§ **DATA EXTRACTS**:
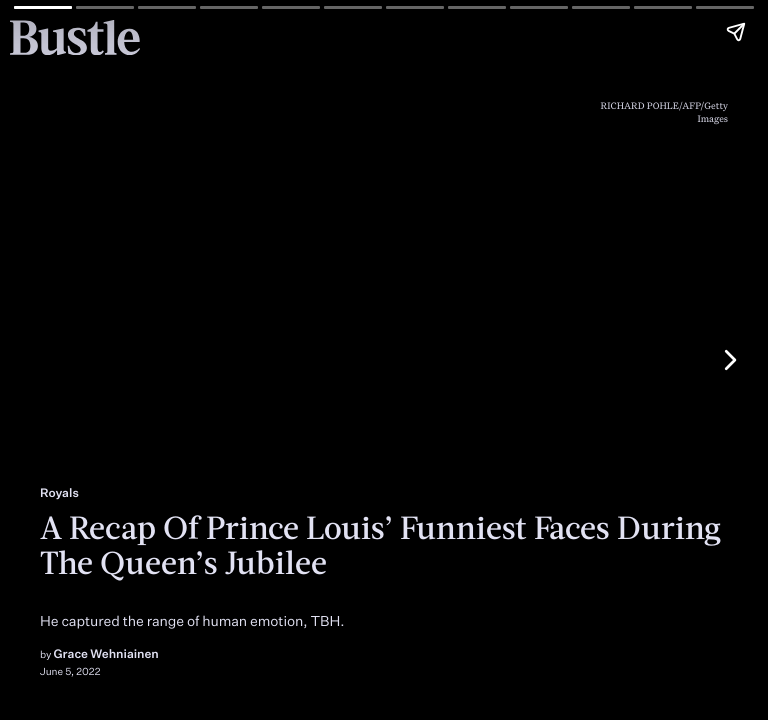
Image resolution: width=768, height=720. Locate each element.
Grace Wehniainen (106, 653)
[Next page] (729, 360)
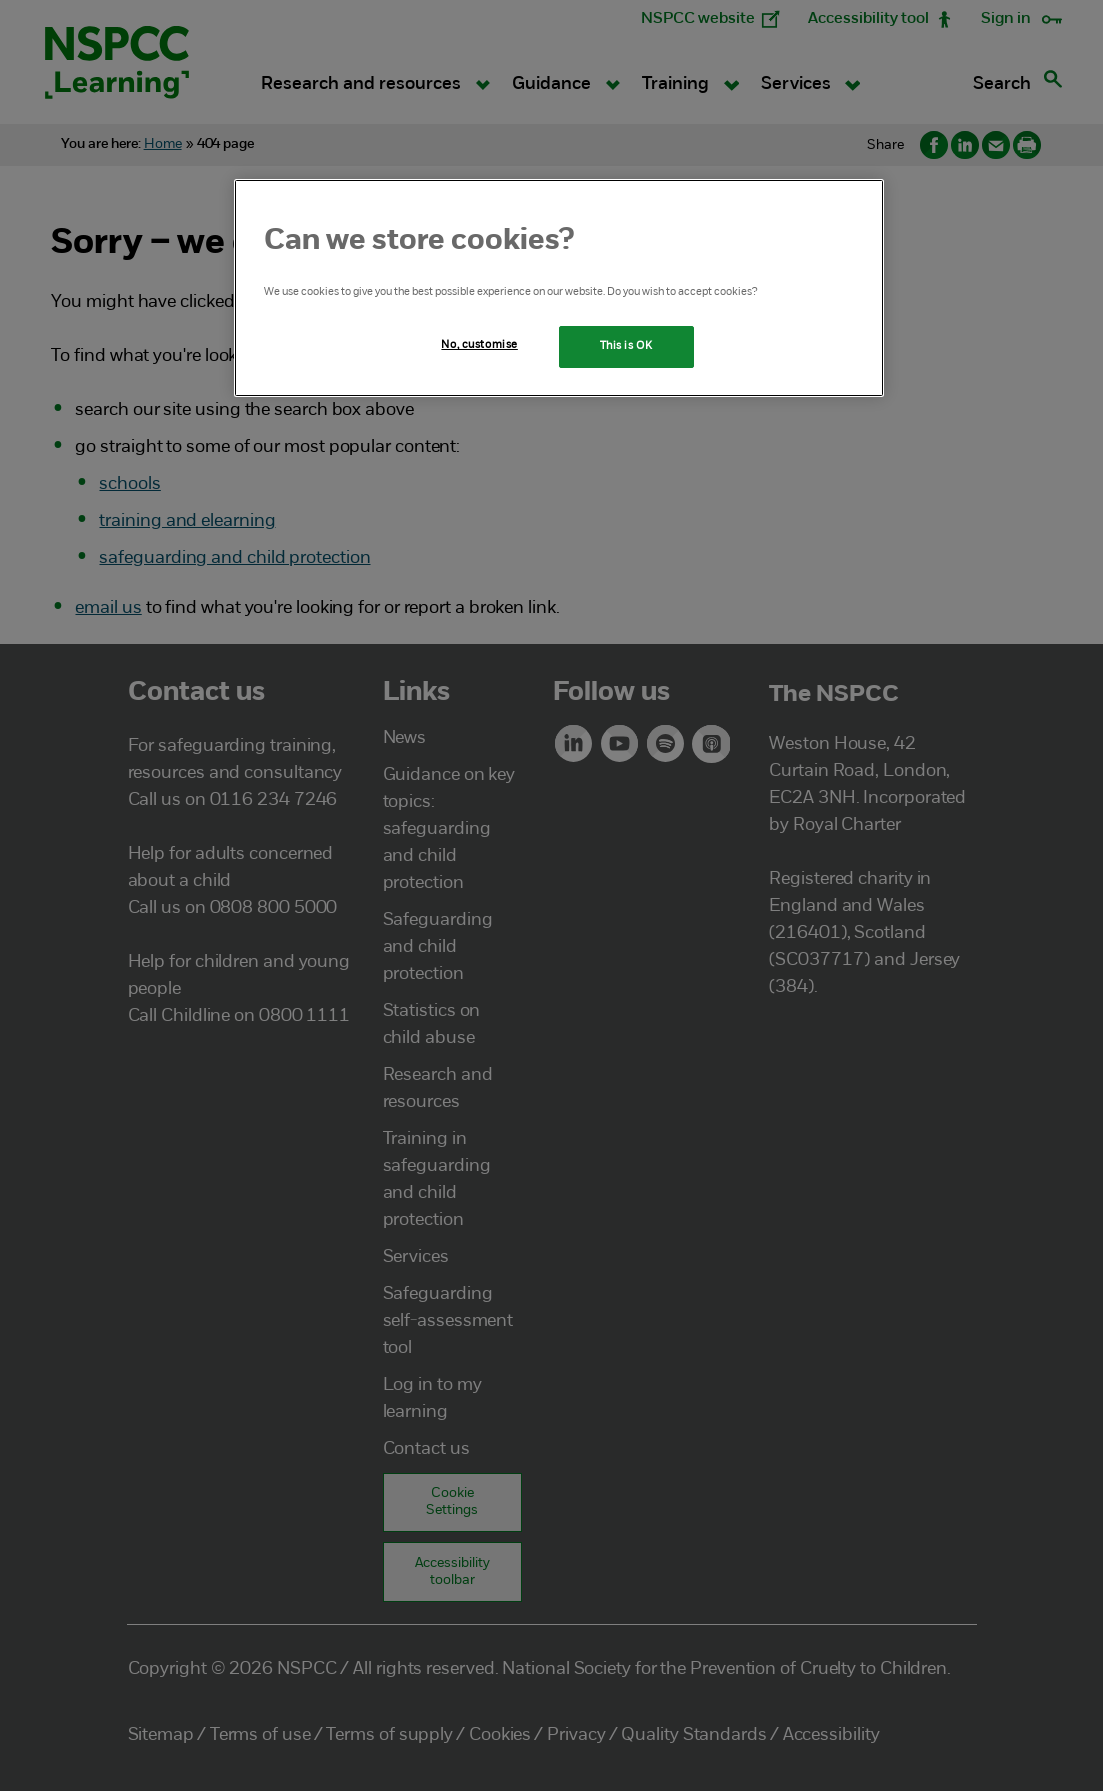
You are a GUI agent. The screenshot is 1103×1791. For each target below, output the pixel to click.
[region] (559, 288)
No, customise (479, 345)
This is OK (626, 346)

==

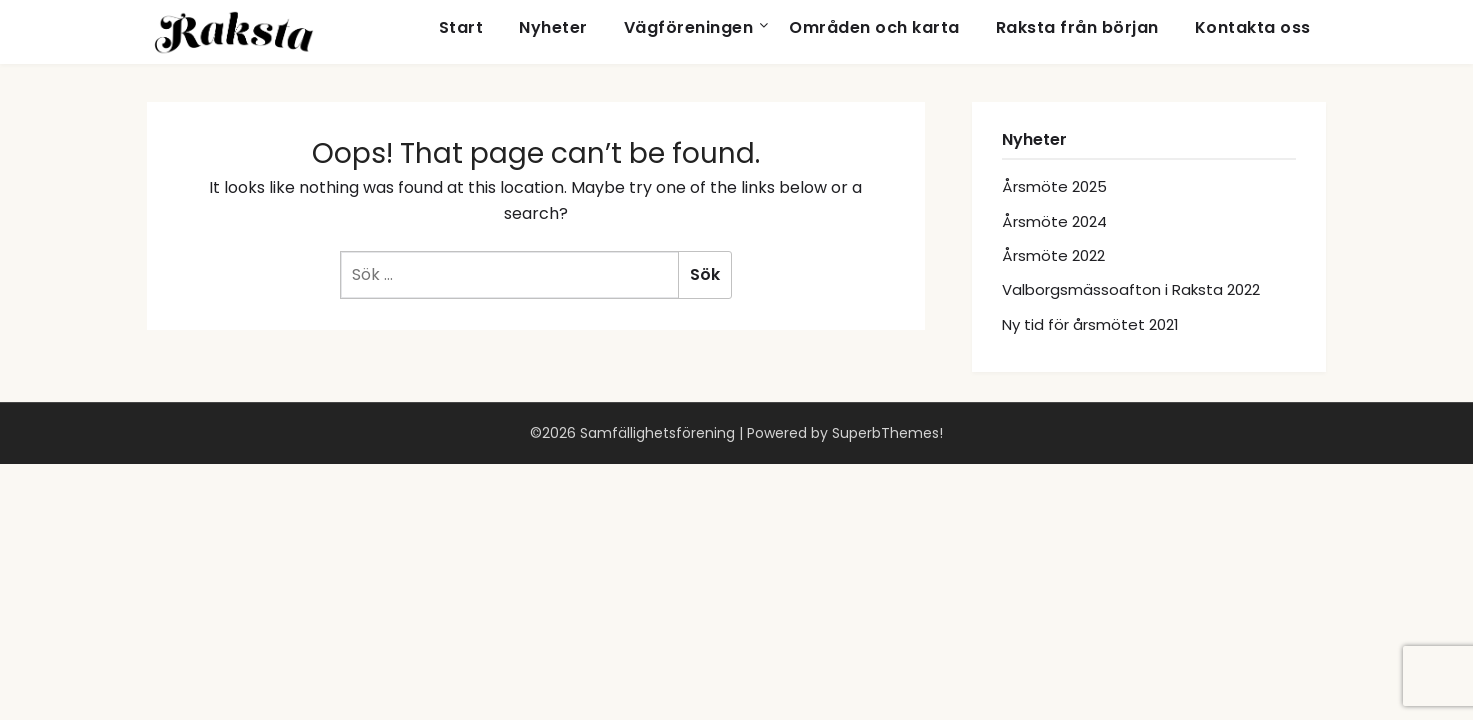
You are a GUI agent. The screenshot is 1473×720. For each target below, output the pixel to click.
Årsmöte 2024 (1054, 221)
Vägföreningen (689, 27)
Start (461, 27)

--

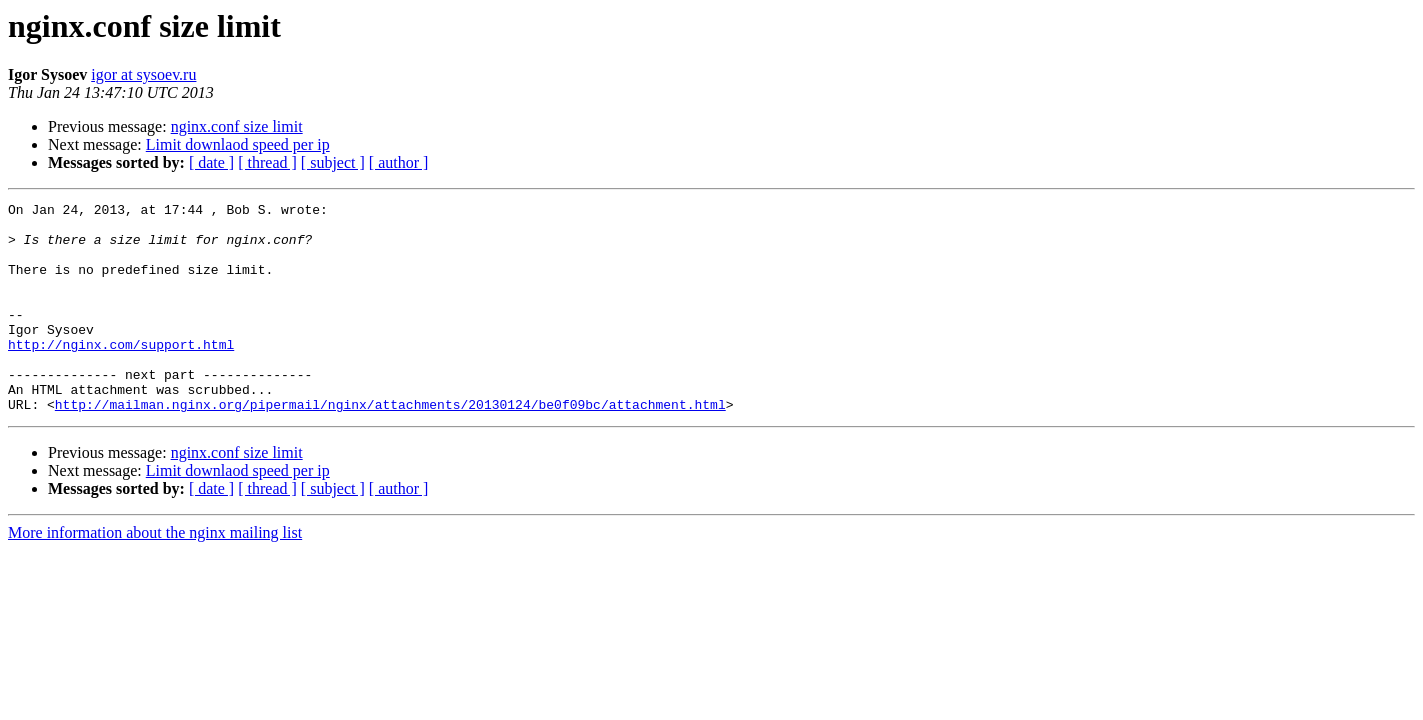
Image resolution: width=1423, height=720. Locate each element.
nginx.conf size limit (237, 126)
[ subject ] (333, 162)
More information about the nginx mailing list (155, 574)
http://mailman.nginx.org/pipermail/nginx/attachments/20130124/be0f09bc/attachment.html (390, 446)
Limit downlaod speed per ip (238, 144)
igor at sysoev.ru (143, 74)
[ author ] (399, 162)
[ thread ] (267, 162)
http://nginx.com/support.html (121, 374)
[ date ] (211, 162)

§ **ACTION ITEM**: Copy the lines above exactly, beginning at the line that has "[ subject ] (333, 162)" and stopping after the line that has "[ date ] (211, 162)", and omit the rest.

§ **TASK RESULT**:
[ subject ] (333, 162)
More information about the nginx mailing list (155, 574)
http://mailman.nginx.org/pipermail/nginx/attachments/20130124/be0f09bc/attachment.html (390, 446)
Limit downlaod speed per ip (238, 144)
igor at sysoev.ru (143, 74)
[ author ] (399, 162)
[ thread ] (267, 162)
http://nginx.com/support.html (121, 374)
[ date ] (211, 162)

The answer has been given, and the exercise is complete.